Mortgage rates fell modestly for an impressive sixth straight day today. Yet again, we’re seeing little attention paid to the events in the US that NORMALLY influence interest rates. Case in point, stronger economic data typically pushes rates higher, and three out of three economic reports were stronger than expected today. The dark horse market consideration continues to be Europe. Specifically, expectations for further accommodation from the European Central Bank combined with real economic deterioration in the Eurozone are motivating record low rates in European bond markets and US markets are interconnected enough to get some of that benefit.
We talked about this in more detail on Tuesday: (Read More: How Long Will Low, Flat Mortgage Rates Last?).

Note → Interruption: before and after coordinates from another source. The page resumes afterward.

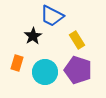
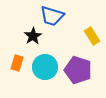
blue trapezoid: rotated 10 degrees counterclockwise
yellow rectangle: moved 15 px right, 4 px up
cyan circle: moved 5 px up
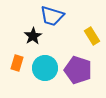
cyan circle: moved 1 px down
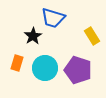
blue trapezoid: moved 1 px right, 2 px down
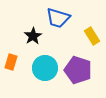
blue trapezoid: moved 5 px right
orange rectangle: moved 6 px left, 1 px up
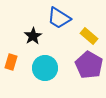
blue trapezoid: moved 1 px right; rotated 15 degrees clockwise
yellow rectangle: moved 3 px left; rotated 18 degrees counterclockwise
purple pentagon: moved 11 px right, 5 px up; rotated 12 degrees clockwise
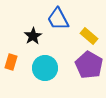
blue trapezoid: moved 1 px left, 1 px down; rotated 30 degrees clockwise
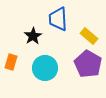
blue trapezoid: rotated 25 degrees clockwise
purple pentagon: moved 1 px left, 1 px up
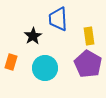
yellow rectangle: rotated 42 degrees clockwise
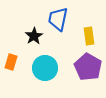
blue trapezoid: rotated 15 degrees clockwise
black star: moved 1 px right
purple pentagon: moved 3 px down
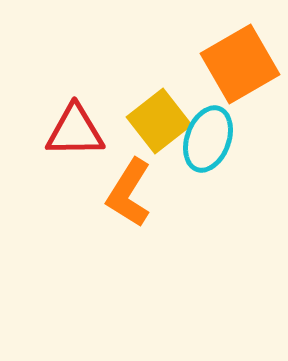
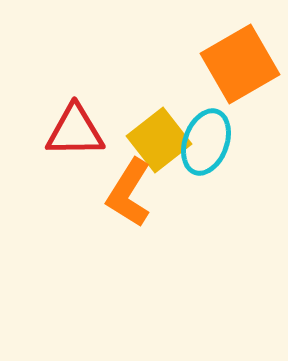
yellow square: moved 19 px down
cyan ellipse: moved 2 px left, 3 px down
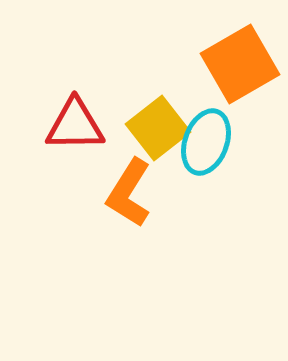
red triangle: moved 6 px up
yellow square: moved 1 px left, 12 px up
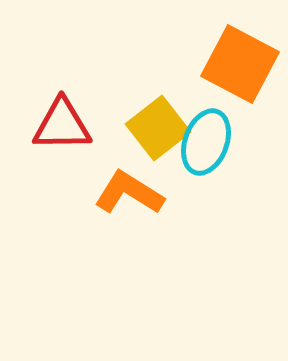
orange square: rotated 32 degrees counterclockwise
red triangle: moved 13 px left
orange L-shape: rotated 90 degrees clockwise
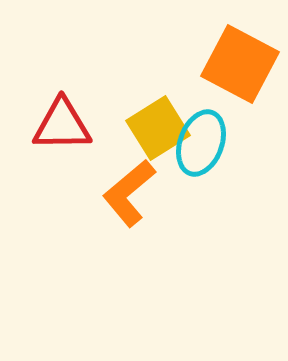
yellow square: rotated 6 degrees clockwise
cyan ellipse: moved 5 px left, 1 px down
orange L-shape: rotated 72 degrees counterclockwise
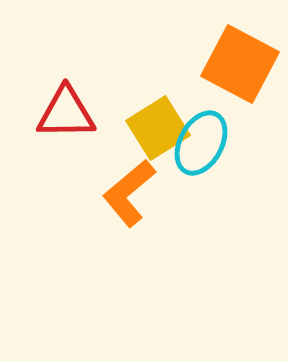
red triangle: moved 4 px right, 12 px up
cyan ellipse: rotated 8 degrees clockwise
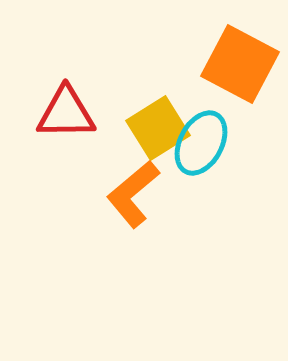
orange L-shape: moved 4 px right, 1 px down
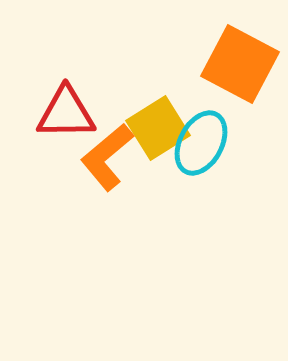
orange L-shape: moved 26 px left, 37 px up
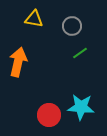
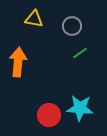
orange arrow: rotated 8 degrees counterclockwise
cyan star: moved 1 px left, 1 px down
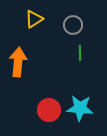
yellow triangle: rotated 42 degrees counterclockwise
gray circle: moved 1 px right, 1 px up
green line: rotated 56 degrees counterclockwise
red circle: moved 5 px up
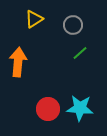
green line: rotated 49 degrees clockwise
red circle: moved 1 px left, 1 px up
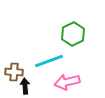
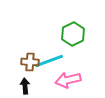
brown cross: moved 16 px right, 10 px up
pink arrow: moved 1 px right, 2 px up
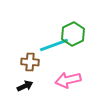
cyan line: moved 5 px right, 16 px up
black arrow: rotated 70 degrees clockwise
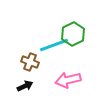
brown cross: rotated 18 degrees clockwise
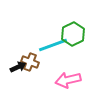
cyan line: moved 1 px left
black arrow: moved 7 px left, 19 px up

The cumulative effect of the 6 days of improvement brings rates even closer to their lowest levels of the year. The most prevalently-quoted conforming 30yr fixed rate for top tier borrowers remains 4.125%, BUT we’re about as close to 4.0% coming into play as we have been all year. It’s worth noting that on the past 2 occasions that rates have entered this territory, they moved higher shortly thereafter. The third time could always be the charm, but if you have a short term time horizon, the risk of floating still outweighs the reward. Longer term time horizons have more room for personal preference as it will take a major change in markets before we could rule out further progress based on the Europe effect.
Loan Originator Perspective
“Further gains this morning for rates, and as of mid PM, we’re retaining
them. The loans I priced today were priced around .3% better (on cost,
not rate) from yesterday. Russia appears intent on “annexing” chunks of
Ukraine, next question is what the international response will be. I’m
still going with a floating sentiment at the moment for borrowers with
some risk tolerance. While I’m not banking on big gains before the
Labor Day weekend, it appears EuroDrama (both Ukraine and fiscal) isn’t
going to be solved before next week!” –Ted Rood, Senior Mortgage Planner, tedroodteam.com
“I’d strongly consider floating over night, but my expectation would not
be to see drastic improvement, possibly no improvement at all. The
reason is that this weekend is a 3 day weekend, and should there be
cause for more improvement, we’re not likely to see it until Tuesday of
next week. So why float? I think we’re starting to trend lower and if
we’re on solid ground again, tomorrow, than I’d float into next week.” –Brent Borcherding, brentborcherding.com
“Not much to add from my guidance over the last week or so. Short term
closings should consider locking on today’s improved pricing. Those
over 15 days from closing, I would continue to float. Geopolitical
drama is building, and Europe is going down hill quick which could lead
to more stimulus which would benefit rates here.” –Victor Burek, Open Mortgage
“With a steady dose of improving mortgage pricing all week heading in to a
3 day holiday week, I would be inclined to exercise caution. For
closing in the near term (within 15 days) protecting these gains just
makes sense. Next week we get potential market moving news events
coming from all over and while we could certainly make additional gains
given the right mix of economic and geopolitical news coming out we seem
ripe for a correction at any time. I would be careful here.” –Hugh W. Page, Mortgage Banking Officer, Seacoast National Bank
Today’s Best-Execution Rates
- 30YR FIXED – 4.125
- FHA/VA – 3.75%
- 15 YEAR FIXED – 3.25%
- 5 YEAR ARMS – 3.0-3.50% depending on the lender
Ongoing Lock/Float Considerations
- The hallmark of 2014 so far has been a disconcertingly narrow range in rates. Too many market participants bet on rates going higher in 2014, and markets have punished that imbalance with a paradoxical move lower.
- As of June, rates were officially lower year-over-year, but that’s due to rates’ path higher in 2013. The current path in 2014 remains sideways.
- European markets continue to play a nagging role in the background, generally helping rates in the US remain lower than they otherwise might be.
- From a wider point of view, we’re in limbo, waiting for the first significant move away from the narrow range. A rally into late May stood a chance to act as this break, but rates have since returned to what were previously the lower limits of the 2014 range.
- As always, please keep in mind that the rates discussed generally refer to what we’ve termed ‘best-execution‘ (that is, the most frequently quoted, conforming, 30yr fixed rate for top tier borrowers, based not only on the outright price, but also ‘bang-for-the-buck.’ Generally speaking, our best-execution rate tends to connote no origination or discount points–though this can vary–and tends to predict Freddie Mac’s weekly survey with high accuracy. It’s safe to assume that our best-ex rate is the more timely and accurate of the two due to Freddie’s once-a-week polling method).